* _WORK INSTRUCTIONS_
All lines from the one holding "της σύνθετης συγκόλλησης" to the end of the listing are to be output exactly, both ends included, with any pictures left out.

- - -

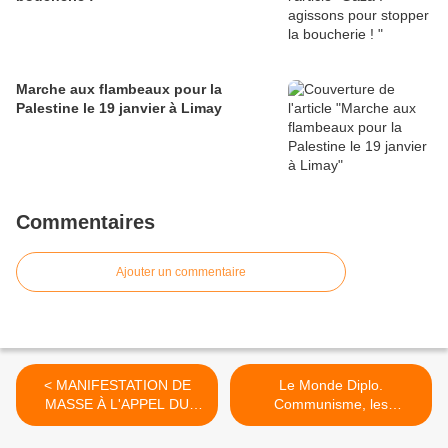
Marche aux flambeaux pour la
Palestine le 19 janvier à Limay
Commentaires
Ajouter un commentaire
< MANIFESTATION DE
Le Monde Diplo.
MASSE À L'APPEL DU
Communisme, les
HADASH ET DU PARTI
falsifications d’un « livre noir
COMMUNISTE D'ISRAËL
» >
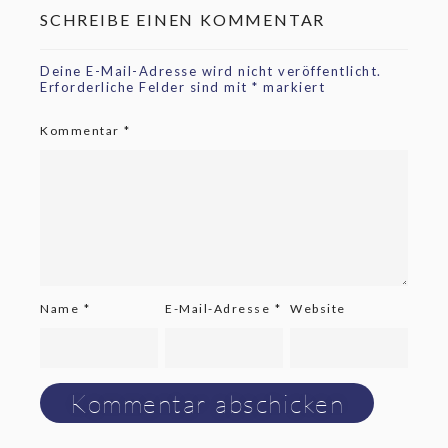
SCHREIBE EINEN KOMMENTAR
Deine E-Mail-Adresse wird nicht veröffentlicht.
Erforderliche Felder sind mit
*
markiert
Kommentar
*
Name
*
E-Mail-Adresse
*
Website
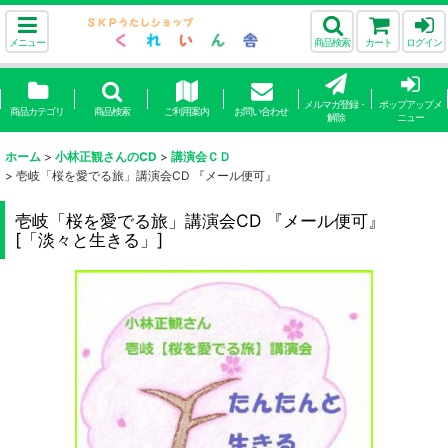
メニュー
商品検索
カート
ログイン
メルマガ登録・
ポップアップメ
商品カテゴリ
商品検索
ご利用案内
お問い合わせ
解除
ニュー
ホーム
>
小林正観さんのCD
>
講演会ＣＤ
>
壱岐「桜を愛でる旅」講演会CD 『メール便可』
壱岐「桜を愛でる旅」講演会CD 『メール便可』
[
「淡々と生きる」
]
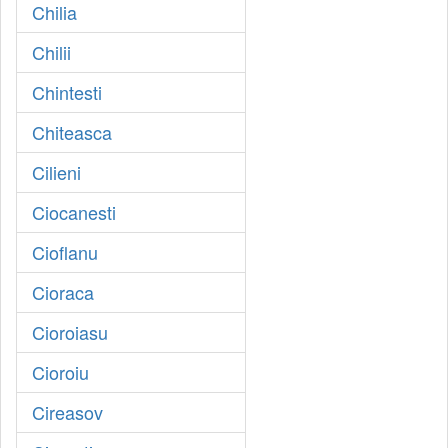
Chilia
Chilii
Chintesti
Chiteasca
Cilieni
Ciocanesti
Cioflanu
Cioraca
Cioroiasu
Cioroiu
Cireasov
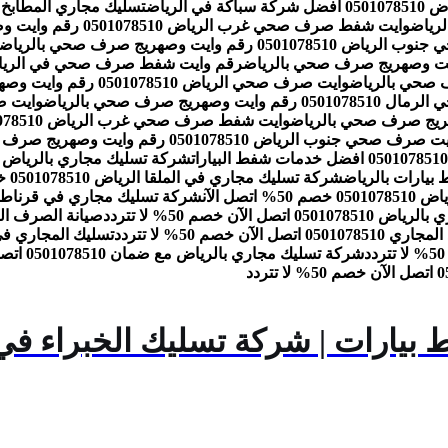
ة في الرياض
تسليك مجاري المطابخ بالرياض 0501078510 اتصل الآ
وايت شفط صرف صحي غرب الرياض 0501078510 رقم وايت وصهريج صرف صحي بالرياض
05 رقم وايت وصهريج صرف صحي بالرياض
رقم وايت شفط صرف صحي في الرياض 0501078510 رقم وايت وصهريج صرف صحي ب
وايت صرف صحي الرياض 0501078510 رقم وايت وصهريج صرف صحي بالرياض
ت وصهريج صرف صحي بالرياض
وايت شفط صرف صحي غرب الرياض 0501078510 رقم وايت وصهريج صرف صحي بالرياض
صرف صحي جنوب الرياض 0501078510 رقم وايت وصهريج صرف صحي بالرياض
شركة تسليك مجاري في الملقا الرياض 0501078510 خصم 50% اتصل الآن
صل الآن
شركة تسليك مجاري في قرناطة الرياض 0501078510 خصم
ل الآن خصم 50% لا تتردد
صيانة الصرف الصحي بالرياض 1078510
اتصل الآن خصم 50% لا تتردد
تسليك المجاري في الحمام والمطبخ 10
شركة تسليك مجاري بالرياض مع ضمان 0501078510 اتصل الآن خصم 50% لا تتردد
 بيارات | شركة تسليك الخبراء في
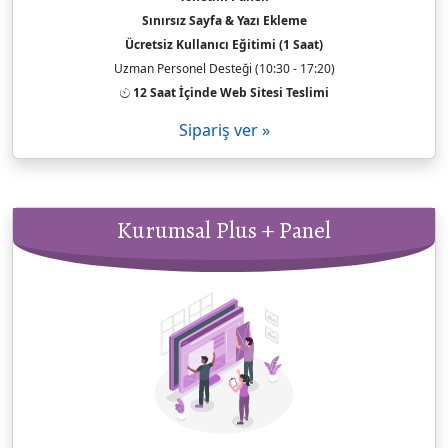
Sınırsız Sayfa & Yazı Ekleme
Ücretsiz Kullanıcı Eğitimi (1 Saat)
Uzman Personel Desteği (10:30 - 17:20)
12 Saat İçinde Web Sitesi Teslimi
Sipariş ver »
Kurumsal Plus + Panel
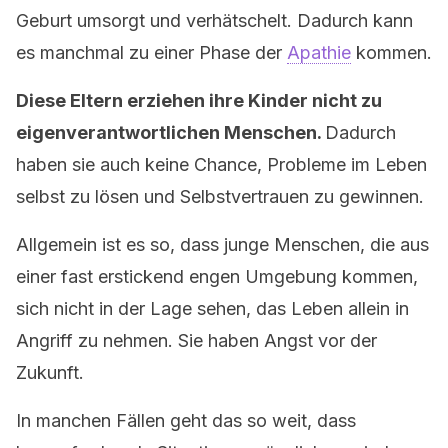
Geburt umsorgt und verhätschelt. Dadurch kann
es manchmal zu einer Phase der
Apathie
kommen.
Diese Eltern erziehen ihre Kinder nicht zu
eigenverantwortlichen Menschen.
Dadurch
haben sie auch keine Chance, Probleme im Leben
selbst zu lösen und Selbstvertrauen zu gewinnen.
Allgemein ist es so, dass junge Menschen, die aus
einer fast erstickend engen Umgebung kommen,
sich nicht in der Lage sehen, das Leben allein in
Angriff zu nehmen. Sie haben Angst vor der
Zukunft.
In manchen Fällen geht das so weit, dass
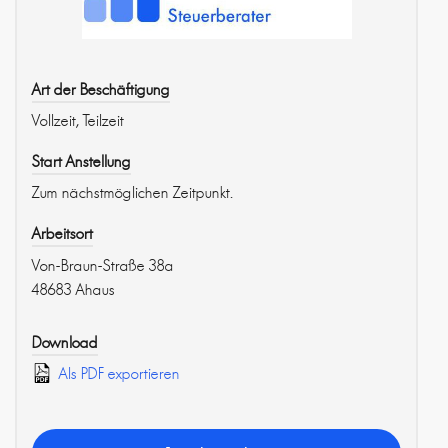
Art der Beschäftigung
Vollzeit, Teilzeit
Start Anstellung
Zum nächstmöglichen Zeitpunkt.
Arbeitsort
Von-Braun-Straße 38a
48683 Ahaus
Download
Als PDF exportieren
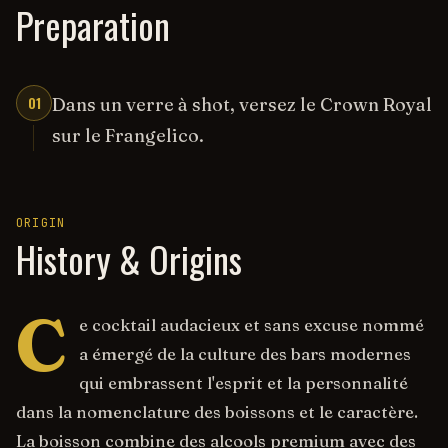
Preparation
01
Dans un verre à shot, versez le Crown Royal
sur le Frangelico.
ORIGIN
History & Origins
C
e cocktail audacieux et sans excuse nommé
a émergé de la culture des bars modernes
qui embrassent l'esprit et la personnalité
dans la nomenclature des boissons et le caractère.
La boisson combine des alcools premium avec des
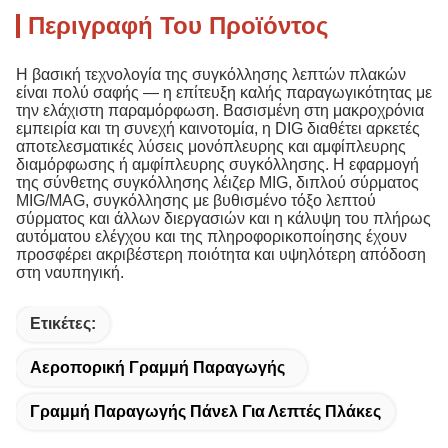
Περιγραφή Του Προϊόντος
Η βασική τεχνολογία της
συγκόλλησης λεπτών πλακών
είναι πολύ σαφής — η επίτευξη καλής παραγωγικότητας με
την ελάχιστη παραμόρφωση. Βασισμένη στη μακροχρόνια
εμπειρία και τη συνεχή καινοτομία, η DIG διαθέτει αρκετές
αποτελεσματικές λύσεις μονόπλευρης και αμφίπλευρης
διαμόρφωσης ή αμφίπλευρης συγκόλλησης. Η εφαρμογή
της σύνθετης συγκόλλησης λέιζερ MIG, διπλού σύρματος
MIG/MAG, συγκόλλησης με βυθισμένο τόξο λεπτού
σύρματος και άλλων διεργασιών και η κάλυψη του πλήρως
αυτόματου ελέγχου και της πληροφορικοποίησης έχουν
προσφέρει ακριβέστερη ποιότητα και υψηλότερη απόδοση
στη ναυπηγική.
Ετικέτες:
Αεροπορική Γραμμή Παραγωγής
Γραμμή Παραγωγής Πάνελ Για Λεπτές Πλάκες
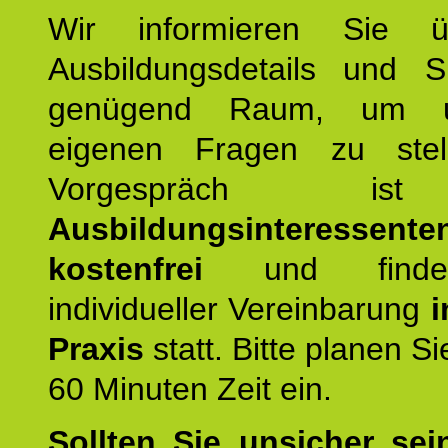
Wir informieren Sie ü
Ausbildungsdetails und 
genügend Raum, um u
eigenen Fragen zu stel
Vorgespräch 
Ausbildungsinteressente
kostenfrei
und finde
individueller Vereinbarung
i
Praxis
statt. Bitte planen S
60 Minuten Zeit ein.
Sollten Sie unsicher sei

- - -

* _EXERCISE RESULT_
της σύνθετης συγκόλλησης λέιζερ MIG, διπλού σύρματος
MIG/MAG, συγκόλλησης με βυθισμένο τόξο λεπτού
σύρματος και άλλων διεργασιών και η κάλυψη του πλήρως
αυτόματου ελέγχου και της πληροφορικοποίησης έχουν
προσφέρει ακριβέστερη ποιότητα και υψηλότερη απόδοση
στη ναυπηγική.
Ετικέτες:
Αεροπορική Γραμμή Παραγωγής
Γραμμή Παραγωγής Πάνελ Για Λεπτές Πλάκες
Wir informieren Sie ü
Ausbildungsdetails und 
genügend Raum, um u
eigenen Fragen zu stel
Vorgespräch 
Ausbildungsinteressente
kostenfrei
und finde
individueller Vereinbarung
i
Praxis
statt. Bitte planen S
60 Minuten Zeit ein.
Sollten Sie unsicher sei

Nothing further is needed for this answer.